__WORK ITEM__. The pictures are to be left out when the listing below is reproduced word for word.

__PROVIDED DATA__.
—————

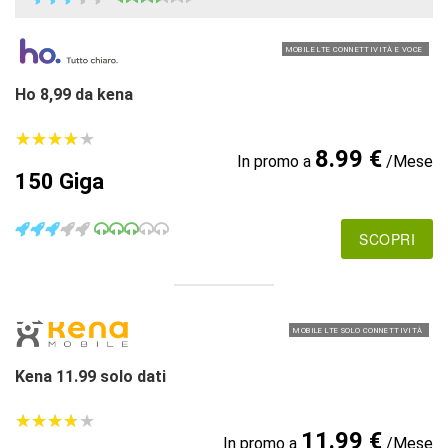
MOBILE LTE CONNETTIVITÀ E VOCE
Ho 8,99 da kena
★
★
★
★
★
★
★
★
★
★
8.99 €
In promo a
/Mese
150 Giga
SCOPRI
MOBILE LTE SOLO CONNETTIVITÀ
Kena 11.99 solo dati
★
★
★
★
★
★
★
★
★
★
11.99 €
In promo a
/Mese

—————

__OUTPUT FOR THIS TASK__.
MOBILE LTE CONNETTIVITÀ E VOCE
Ho 8,99 da kena
★
★
★
★
★
★
★
★
★
★
8.99 €
In promo a
/Mese
150 Giga
SCOPRI
MOBILE LTE SOLO CONNETTIVITÀ
Kena 11.99 solo dati
★
★
★
★
★
★
★
★
★
★
11.99 €
In promo a
/Mese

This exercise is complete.